教科書(物理基礎) 問A:力学的エネルギー保存則

解法

直感的理解

力学的エネルギー保存則は万能ではありません。「保存力だけが仕事をする」場合にのみ成り立ちます。振り子のように垂直抗力や張力がはたらいても、それらが仕事をしなければ保存則は使えます。一方、摩擦力や空気抵抗が仕事をすると成り立ちません。

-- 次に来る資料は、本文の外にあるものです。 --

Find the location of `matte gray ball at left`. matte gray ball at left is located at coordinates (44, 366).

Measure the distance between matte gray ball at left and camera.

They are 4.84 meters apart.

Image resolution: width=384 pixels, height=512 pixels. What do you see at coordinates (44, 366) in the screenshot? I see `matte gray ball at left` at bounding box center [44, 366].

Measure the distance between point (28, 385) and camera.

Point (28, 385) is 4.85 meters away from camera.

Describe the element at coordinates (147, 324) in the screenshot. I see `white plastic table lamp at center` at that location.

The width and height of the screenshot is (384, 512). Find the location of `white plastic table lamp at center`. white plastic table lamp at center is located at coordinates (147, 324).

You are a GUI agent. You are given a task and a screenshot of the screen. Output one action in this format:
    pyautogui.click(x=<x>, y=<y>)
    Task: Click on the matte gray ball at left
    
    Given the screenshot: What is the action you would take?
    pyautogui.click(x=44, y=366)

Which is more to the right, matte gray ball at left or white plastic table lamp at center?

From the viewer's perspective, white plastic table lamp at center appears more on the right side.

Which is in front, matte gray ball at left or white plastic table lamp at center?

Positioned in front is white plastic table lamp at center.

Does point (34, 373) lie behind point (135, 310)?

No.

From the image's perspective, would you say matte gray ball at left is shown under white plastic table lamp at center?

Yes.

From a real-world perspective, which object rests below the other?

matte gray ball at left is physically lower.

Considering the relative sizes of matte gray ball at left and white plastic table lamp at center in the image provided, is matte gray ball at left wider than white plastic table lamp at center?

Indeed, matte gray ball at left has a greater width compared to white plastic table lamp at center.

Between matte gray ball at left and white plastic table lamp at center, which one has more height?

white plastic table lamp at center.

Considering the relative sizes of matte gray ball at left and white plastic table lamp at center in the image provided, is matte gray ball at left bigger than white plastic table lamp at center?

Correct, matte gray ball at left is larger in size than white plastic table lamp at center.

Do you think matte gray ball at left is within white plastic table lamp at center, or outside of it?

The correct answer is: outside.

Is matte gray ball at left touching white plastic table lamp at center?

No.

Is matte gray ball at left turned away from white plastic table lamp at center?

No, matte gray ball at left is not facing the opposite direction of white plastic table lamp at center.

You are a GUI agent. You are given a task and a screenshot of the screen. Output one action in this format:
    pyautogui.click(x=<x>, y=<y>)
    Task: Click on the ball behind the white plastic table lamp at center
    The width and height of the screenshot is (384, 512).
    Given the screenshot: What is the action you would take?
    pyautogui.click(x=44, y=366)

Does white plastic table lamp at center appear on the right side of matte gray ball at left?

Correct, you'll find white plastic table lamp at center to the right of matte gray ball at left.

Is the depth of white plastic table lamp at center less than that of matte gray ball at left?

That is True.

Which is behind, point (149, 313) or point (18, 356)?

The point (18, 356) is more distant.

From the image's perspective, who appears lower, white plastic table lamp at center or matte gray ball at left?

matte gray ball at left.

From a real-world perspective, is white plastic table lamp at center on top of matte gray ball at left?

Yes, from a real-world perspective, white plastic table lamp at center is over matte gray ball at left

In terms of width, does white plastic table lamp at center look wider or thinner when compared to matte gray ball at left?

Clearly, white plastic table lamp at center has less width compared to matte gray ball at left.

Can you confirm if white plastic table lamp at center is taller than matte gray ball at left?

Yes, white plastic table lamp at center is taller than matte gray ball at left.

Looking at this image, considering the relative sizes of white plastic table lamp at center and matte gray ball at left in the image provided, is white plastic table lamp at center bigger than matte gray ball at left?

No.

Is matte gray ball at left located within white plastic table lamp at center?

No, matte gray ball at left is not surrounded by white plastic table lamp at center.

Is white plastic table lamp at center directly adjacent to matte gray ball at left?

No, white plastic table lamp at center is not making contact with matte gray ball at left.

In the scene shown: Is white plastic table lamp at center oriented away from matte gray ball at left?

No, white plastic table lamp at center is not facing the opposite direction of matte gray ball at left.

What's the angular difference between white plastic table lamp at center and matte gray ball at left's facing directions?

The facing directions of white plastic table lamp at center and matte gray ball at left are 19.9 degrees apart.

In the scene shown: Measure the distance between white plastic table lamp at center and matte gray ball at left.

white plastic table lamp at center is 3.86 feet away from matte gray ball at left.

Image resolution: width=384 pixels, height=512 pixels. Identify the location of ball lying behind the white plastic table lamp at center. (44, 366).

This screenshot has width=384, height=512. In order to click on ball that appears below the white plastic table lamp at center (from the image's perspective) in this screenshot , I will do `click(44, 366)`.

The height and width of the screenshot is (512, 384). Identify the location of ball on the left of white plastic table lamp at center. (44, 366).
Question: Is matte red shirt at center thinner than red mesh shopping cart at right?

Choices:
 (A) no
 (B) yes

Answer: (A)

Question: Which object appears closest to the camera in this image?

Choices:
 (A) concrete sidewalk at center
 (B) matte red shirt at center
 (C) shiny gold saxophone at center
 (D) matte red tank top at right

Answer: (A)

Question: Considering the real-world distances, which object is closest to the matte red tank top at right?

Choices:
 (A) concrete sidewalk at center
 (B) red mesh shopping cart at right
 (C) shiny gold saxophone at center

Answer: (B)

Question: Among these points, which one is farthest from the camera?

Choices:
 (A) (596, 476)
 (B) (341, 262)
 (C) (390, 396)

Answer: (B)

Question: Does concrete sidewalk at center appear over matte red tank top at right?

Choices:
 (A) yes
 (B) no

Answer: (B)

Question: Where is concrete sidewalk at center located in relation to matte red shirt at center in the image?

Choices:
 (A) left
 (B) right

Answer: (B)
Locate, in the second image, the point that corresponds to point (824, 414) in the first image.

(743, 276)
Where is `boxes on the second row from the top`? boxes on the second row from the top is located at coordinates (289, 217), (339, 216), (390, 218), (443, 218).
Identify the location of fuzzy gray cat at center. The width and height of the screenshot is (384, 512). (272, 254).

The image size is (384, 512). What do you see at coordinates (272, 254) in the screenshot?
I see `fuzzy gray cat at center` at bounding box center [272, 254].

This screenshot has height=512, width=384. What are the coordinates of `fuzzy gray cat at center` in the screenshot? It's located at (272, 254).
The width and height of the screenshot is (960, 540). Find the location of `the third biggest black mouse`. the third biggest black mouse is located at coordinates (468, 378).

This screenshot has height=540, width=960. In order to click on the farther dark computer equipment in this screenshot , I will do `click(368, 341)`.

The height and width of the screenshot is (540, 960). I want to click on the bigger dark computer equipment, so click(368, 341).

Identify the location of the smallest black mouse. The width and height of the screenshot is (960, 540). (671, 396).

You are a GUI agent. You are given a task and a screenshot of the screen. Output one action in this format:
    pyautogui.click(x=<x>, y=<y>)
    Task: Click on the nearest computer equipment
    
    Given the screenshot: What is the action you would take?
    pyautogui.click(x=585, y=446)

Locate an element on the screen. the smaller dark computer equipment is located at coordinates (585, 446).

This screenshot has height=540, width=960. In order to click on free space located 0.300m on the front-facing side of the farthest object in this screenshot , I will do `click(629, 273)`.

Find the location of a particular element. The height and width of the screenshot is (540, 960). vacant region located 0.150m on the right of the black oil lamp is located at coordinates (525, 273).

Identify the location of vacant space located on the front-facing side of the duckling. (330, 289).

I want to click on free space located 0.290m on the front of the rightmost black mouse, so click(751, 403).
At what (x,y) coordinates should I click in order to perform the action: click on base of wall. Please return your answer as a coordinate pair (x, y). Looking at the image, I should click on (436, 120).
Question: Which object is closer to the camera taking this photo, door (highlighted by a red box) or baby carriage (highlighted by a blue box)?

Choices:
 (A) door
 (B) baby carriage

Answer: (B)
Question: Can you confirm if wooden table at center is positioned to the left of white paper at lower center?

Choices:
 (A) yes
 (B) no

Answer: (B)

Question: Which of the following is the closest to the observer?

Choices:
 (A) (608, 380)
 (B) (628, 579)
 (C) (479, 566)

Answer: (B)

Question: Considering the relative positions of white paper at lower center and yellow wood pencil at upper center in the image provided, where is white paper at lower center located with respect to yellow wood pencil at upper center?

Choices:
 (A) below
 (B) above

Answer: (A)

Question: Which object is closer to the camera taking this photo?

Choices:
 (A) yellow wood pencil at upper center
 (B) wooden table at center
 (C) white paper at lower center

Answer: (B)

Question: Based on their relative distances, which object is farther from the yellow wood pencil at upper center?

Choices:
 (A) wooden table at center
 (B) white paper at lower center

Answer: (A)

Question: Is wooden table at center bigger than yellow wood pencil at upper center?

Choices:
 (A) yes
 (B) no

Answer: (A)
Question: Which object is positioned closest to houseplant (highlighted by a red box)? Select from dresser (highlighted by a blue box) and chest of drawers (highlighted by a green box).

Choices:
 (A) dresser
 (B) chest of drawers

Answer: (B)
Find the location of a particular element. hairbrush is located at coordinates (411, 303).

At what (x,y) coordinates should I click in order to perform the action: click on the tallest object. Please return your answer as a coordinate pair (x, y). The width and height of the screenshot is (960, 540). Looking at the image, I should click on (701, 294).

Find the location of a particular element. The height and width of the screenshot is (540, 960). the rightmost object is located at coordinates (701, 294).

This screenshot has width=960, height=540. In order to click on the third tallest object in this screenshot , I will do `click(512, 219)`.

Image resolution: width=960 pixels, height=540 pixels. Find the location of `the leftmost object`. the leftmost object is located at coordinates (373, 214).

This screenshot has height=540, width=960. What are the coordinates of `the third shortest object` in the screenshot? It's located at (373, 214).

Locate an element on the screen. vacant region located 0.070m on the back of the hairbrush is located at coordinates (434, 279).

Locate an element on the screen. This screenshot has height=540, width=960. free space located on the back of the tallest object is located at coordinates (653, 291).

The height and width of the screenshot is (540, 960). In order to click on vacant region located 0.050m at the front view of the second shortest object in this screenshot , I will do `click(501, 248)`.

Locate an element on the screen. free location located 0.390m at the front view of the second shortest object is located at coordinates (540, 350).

スイッチで「なめらか」「あらい」を切り替え、エネルギーの変化を比較しましょう。

力学的エネルギー保存則の成立条件:

$$ K + U = \text{一定} \quad (\text{保存力のみが仕事をする場合}) $$

保存力以外の力がはたらく場合は一般化された式を使います。

$$ E_2 - E_1 = W_{\text{非保存力}} $$

具体例で確認:

高さ 2.0 m からなめらかな曲面を質量 1.0 kg の物体が滑り降りる場合、

$$ \frac{1}{2}mv^2 = mgh $$ $$ v = \sqrt{2 \times 9.8 \times 2.0} = \sqrt{39.2} \fallingdotseq 6.3\,\text{m/s} $$

一方、あらい面(\(\mu' = 0.25\))の場合は摩擦の仕事分だけ減少します。

答え:力学的エネルギー保存則が成り立つのは、保存力(重力・弾性力)だけが仕事をするとき。垂直抗力・糸の張力は運動方向に垂直なので仕事をせず、保存則に影響しない。
補足:仕事をしない力の見分け方

力が仕事をするかどうかは「力の方向と移動方向の関係」で判断します。

保存力? 仕事をする?
重力 \(\circ\) する(位置Eに含まれる)
弾性力 \(\circ\) する(弾性Eに含まれる)
垂直抗力 \(\times\) しない(移動と垂直)
糸の張力 \(\times\) しない(移動と垂直)
動摩擦力 \(\times\) する(負の仕事)
$$ W = F \cos\theta \times d $$

\(\theta = 90°\) なら \(\cos 90° = 0\) で仕事ゼロです。

Point

力学的エネルギー保存則は「保存力だけが仕事をする場合」に成り立ちます。非保存力がはたらいても、仕事をしない(移動方向と垂直)なら保存則は使えます。摩擦力は必ず負の仕事をするので、摩擦がある場合は \(E_2 - E_1 = W\) の一般式を使いましょう。